- League: ABA Goodyear League
- Sport: Basketball
- Teams: Croatia (4 teams) Serbia and Montenegro (4 teams) Slovenia (4 teams) Bosnia and Herzegovina (2 teams)

Regular season
- Season champions: Cibona VIP
- Season MVP: Dejan Milojević (Budućnost)
- Top scorer: Igor Rakočević (Crvena zvezda) (23.22 ppg)

Final 4
- Champions: Reflex

ABA Goodyear League seasons
- ← 2002–032004–05 →

= 2003–04 ABA Goodyear League =

The 2003–04 ABA Goodyear League was the third season of the Liga ABA. The league expanded this season: 14 teams from Bosnia and Herzegovina, Croatia, Serbia and Montenegro, and Slovenia participated in Goodyear League in its third season: Union Olimpija, Krka, Pivovarna Laško, Geoplin Slovan, Cibona VIP, Zadar, Zagreb, Split Croatia Osiguranje, Široki Hercegtisak, Banjalučka pivara, Crvena zvezda, Reflex, Budućnost, Lovćen CG komercijalna banka.

There were 26 rounds played in the regular part of the season, best four teams qualified for the Final Four Tournament which was played in Zagreb from April 16 until April 18, 2004.
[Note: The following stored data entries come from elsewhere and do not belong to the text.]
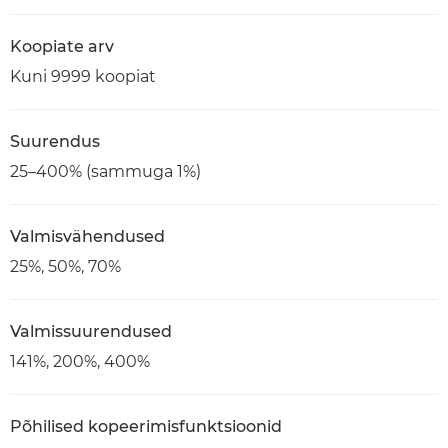
Koopiate arv
Kuni 9999 koopiat
Suurendus
25–400% (sammuga 1%)
Valmisvähendused
25%, 50%, 70%
Valmissuurendused
141%, 200%, 400%
Põhilised kopeerimisfunktsioonid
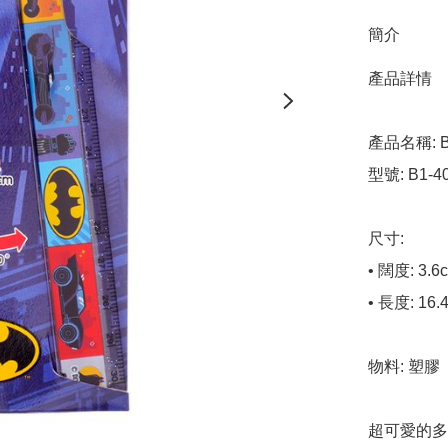
簡介
產品詳情

產品名稱: B
型號: B1-40
尺寸:

• 闊度: 3.6c
• 長度: 16.4
物料: 塑膠

超可愛的多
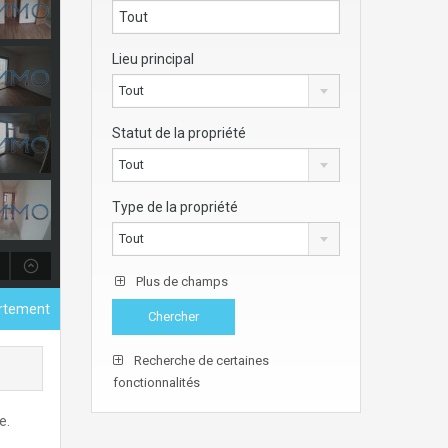
Lieu principal
Tout
Statut de la propriété
Tout
Type de la propriété
Tout
Plus de champs
rtement
Recherche de certaines
fonctionnalités
e.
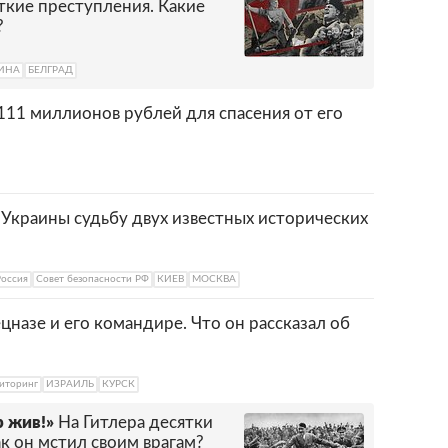
ткие преступления. Какие
?
ИНА
БЕЛГРАД
111 миллионов рублей для спасения от его
Украины судьбу двух известных исторических
Россия
Совет безопасности РФ
КИЕВ
МОСКВА
цназе и его командире. Что он рассказал об
иторинг
ИЗРАИЛЬ
КУРСК
 жив!»
На Гитлера десятки
к он мстил своим врагам?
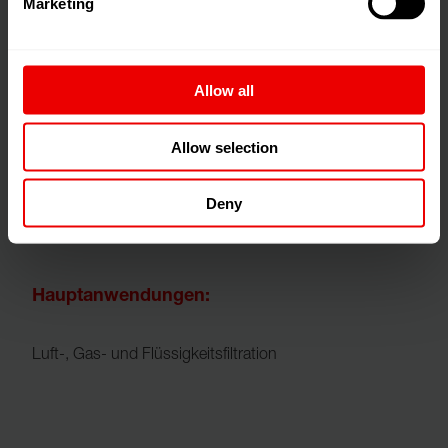
Marketing
Um die Filterleistung von Vliesstoffen ohne Druckverlust
und damit energieeffizient zu steigern, können sie
Allow all
elektro- oder hydrostatisch aufgeladen werden.
Neumag bietet zwei Verfahren für die Aufladung an: die
Allow selection
Hydrocharging mit hycuTEC
Deny
Hauptanwendungen:
Luft-, Gas- und Flüssigkeitsfiltration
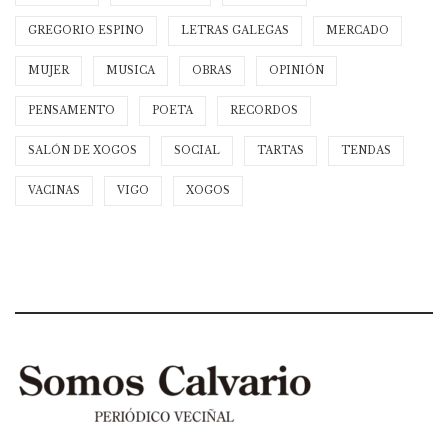
GREGORIO ESPINO
LETRAS GALEGAS
MERCADO
MUJER
MUSICA
OBRAS
OPINIÓN
PENSAMENTO
POETA
RECORDOS
SALÓN DE XOGOS
SOCIAL
TARTAS
TENDAS
VACINAS
VIGO
XOGOS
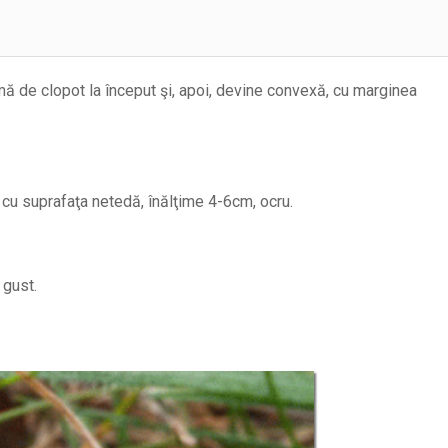
mă de clopot la început şi, apoi, devine convexă, cu marginea
t, cu suprafaţa netedă, înălţime 4-6cm, ocru.
 gust.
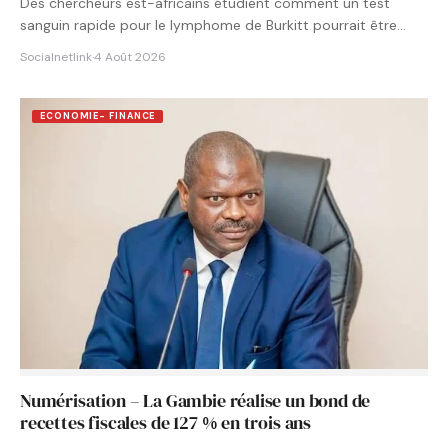
Des chercheurs est-africains étudient comment un test
sanguin rapide pour le lymphome de Burkitt pourrait être
intégré aux…
Socialnetlink
·
4 Août 2026
ECONOMIE- FINANCE
Numérisation – La Gambie réalise un bond de
recettes fiscales de 127 % en trois ans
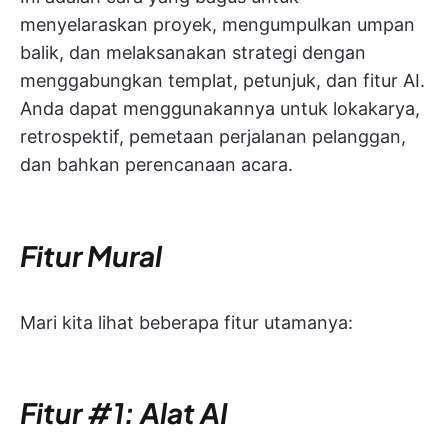
menyelaraskan proyek, mengumpulkan umpan
balik, dan melaksanakan strategi dengan
menggabungkan templat, petunjuk, dan fitur AI.
Anda dapat menggunakannya untuk lokakarya,
retrospektif, pemetaan perjalanan pelanggan,
dan bahkan perencanaan acara.
Fitur Mural
Mari kita lihat beberapa fitur utamanya:
Fitur #1: Alat AI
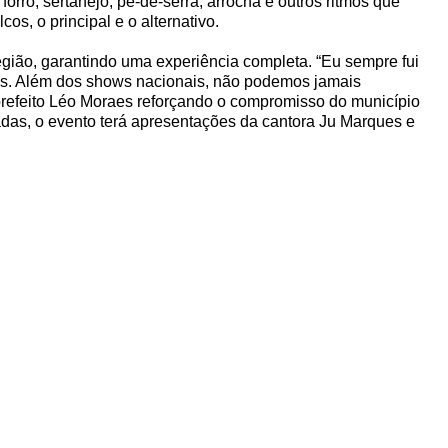
orró, sertanejo, pé-de-serra, arrocha e outros ritmos que
cos, o principal e o alternativo.
egião, garantindo uma experiência completa. “Eu sempre fui
tas. Além dos shows nacionais, não podemos jamais
 prefeito Léo Moraes reforçando o compromisso do município
rmadas, o evento terá apresentações da cantora Ju Marques e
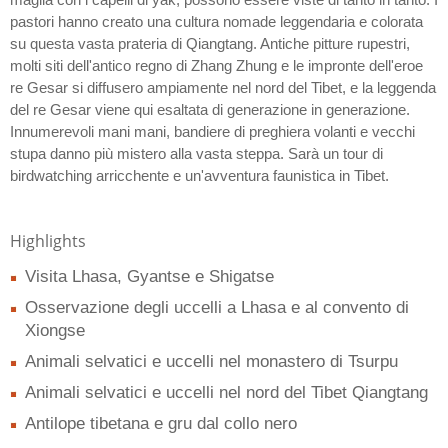
pastori hanno creato una cultura nomade leggendaria e colorata
su questa vasta prateria di Qiangtang. Antiche pitture rupestri,
molti siti dell'antico regno di Zhang Zhung e le impronte dell'eroe
re Gesar si diffusero ampiamente nel nord del Tibet, e la leggenda
del re Gesar viene qui esaltata di generazione in generazione.
Innumerevoli mani mani, bandiere di preghiera volanti e vecchi
stupa danno più mistero alla vasta steppa. Sarà un tour di
birdwatching arricchente e un'avventura faunistica in Tibet.
Highlights
Visita Lhasa, Gyantse e Shigatse
Osservazione degli uccelli a Lhasa e al convento di
Xiongse
Animali selvatici e uccelli nel monastero di Tsurpu
Animali selvatici e uccelli nel nord del Tibet Qiangtang
Antilope tibetana e gru dal collo nero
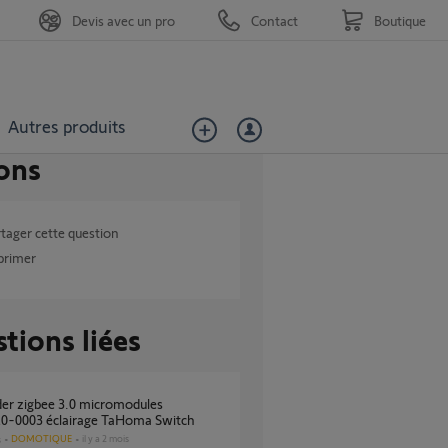
Devis avec un pro
Contact
Boutique
Autres produits
ons
tager cette question
primer
tions liées
0-0003 éclairage TaHoma Switch
DOMOTIQUE
il y a 2 mois
s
Reflex became the 2004 Goodyear League Champion.

==Regular season==

| Pos | Team | Pld | W | L | PF | PA | PD | Pts | Qualification or relegation |
| 1 | Cibona VIP | 26 | 20 | 6 | 2242 | 1984 | +258 | 46 | Qualified for Final four |
| 2 | Reflex | 26 | 19 | 7 | 2187 | 1945 | +242 | 45 |
| 3 | Union Olimpija | 26 | 18 | 8 | 2173 | 2050 | +123 | 44 |
| 4 | Crvena zvezda | 26 | 18 | 8 | 2250 | 2168 | +82 | 44 |
| 5 | Budućnost | 26 | 16 | 10 | 2307 | 2235 | +72 | 42 |  |
| 6 | Pivovarna Laško | 26 | 15 | 11 | 2084 | 2010 | +74 | 41 |
| 7 | Krka | 26 | 14 | 12 | 2116 | 2091 | +25 | 40 | Relegated |
| 8 | Zadar | 26 | 13 | 13 | 2277 | 2217 | +60 | 39 |  |
| 9 | Split CO | 26 | 10 | 16 | 2118 | 2226 | −108 | 36 |
| 10 | Geoplin Slovan | 26 | 9 | 17 | 1923 | 2083 | −160 | 35 |
| 11 | Zagreb | 26 | 9 | 17 | 2023 | 2134 | −111 | 35 |
| 12 | Široki Hercegtisak | 26 | 8 | 18 | 2004 | 2128 | −124 | 34 |
| 13 | Banjalučka pivara | 26 | 8 | 18 | 2065 | 2229 | −164 | 34 | Relegated |
| 14 | Lovćen CG komercijalna banka | 26 | 5 | 21 | 2000 | 2269 | −269 | 31 |

==Final four==
Matches played at Dražen Petrović Basketball Hall, Zagreb

===Incident===
On Friday night, 16 April 2004 around 11pm following the semifinal games, an ethnically motivated incident occurred when Crvena zvezda's director Igor Žeželj and B92 journalist Danijel Bukumirović got assaulted at the Panorama Hotel parking lot by an organized group of fifteen Croatian hooligans armed with chains, rocks and metal poles. Bukumirović managed to escape into the car with only minor injuries while Žeželj wasn't as lucky and ended up with a fractured rib and 6 stitches on his forehead. Croatian police reportedly arrested six individuals in connection with the attack that was carried out by a group that trolled around the Final Four venue Dražen Petrović Basketball Hall, as well as hotels Sheraton and Panorama looking to beat up anyone from Serbia.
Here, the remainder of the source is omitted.